Photo of an auditorium in the distance, a fountain and two people walking across a green lawn.

Furman’s Kim Keefer relied on tenacity and grit to complete a grueling two-week Outward Bound excursion in Colorado during her grad school years. Now she’s using those same traits to help students at Furman University live their best lives.

Portrait photo of Kim Keefer, a woman with blonde hair and glasses.
Kim Keefer, director of the Shucker Center for Leadership Development.

In 2011, Keefer, director of Furman’s Shucker Center for Leadership Development, ignited a grassroots effort to bring CliftonStrengths to campus – a Gallup Inc. program that identifies and hones individuals’ unique talents and encourages students to apply their strengths in school and beyond.

She describes the early years as “dabbling” in strengths development, all the while planting seeds and securing buy-in across the campus.

Now the program boasts eight certified coaches and 20 strengths champions, it permeates nearly every aspect of student engagement on campus and Furman recently won one of five 2020 Don Clifton Strengths for Students Awards.

“For me, seeing the person-to-person impact this program has is why I do the work I do. To help students understand themselves, how they are wired, what their natural talents and abilities are, and then empower them to aim those strengths in a strategic way; that’s a powerful legacy we can leave our students,” she says.

At the core of the program is the CliftonStrengths assessment, named for the late Gallup chairman and “father of strengths-based psychology” Don Clifton. The assessment analyzes 34 talent themes and descriptors such as “activator,” “achiever,” “communication” and “relator.”

Gallup’s Tom Matson nominated Furman. He says schools that really hit the mark are the ones where Clifton Strengths are involved in five universal, interconnected elements: social, career/purpose, financial, physical, and community.

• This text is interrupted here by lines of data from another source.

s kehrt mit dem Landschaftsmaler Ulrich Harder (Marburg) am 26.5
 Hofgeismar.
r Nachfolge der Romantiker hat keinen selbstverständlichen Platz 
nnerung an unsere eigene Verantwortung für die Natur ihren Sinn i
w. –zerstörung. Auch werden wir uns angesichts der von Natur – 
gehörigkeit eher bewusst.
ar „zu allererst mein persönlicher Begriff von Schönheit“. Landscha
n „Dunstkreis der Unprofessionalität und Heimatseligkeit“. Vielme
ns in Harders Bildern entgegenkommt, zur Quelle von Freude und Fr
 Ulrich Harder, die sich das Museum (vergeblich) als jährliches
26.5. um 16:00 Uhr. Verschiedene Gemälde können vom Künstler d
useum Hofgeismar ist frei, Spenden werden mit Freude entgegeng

For instance, students who want to get connected on campus are tapping into their sense of community, becoming part of something bigger than themselves. “So, Kim and her team will sit down with a student and say, ‘Here are your strengths – let’s figure out how we can apply those toward your involvement here on campus.’ That’s an amazing gift to a student because we want them to be uniquely connected,” Matson said.

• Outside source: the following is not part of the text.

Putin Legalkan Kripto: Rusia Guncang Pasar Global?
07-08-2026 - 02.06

At the very best schools, Matson says, “You’re seeing these really intentional, methodical conversations about strengths flow throughout campus – that’s best practice.”

Those conversations don’t happen without the right people in place. “Furman has a real champion in Kim – someone who is passionate about the conversations but is also adept at assembling the right people,” Matson says.

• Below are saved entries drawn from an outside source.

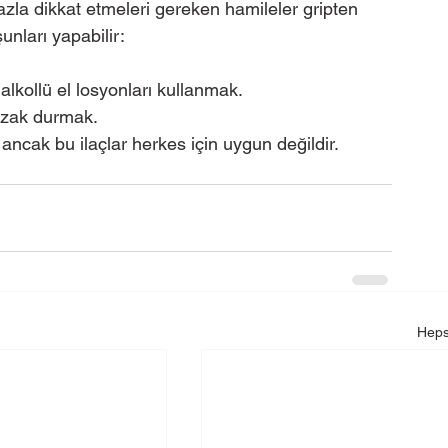
la dikkat etmeleri gereken hamileler gripten 
unları yapabilir:
alkollü el losyonları kullanmak.
uzak durmak.
r ancak bu ilaçlar herkes için uygun değildir.
Heps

Keefer isn’t finished developing the program on campus. “My dream is to have a certified strengths coach in every academic department so students can experience the connection of their natural talents to their majors and career paths,” she says.

The award is recognition of “what tenacity in pursuit of something looks like,” Keefer says. “I’m excited for Furman and our commitment to helping students understand who they really are, where they are at their very best, everything they bring to the table. That uniqueness is empowering individually, and even more so when it is leveraged to inspire others.”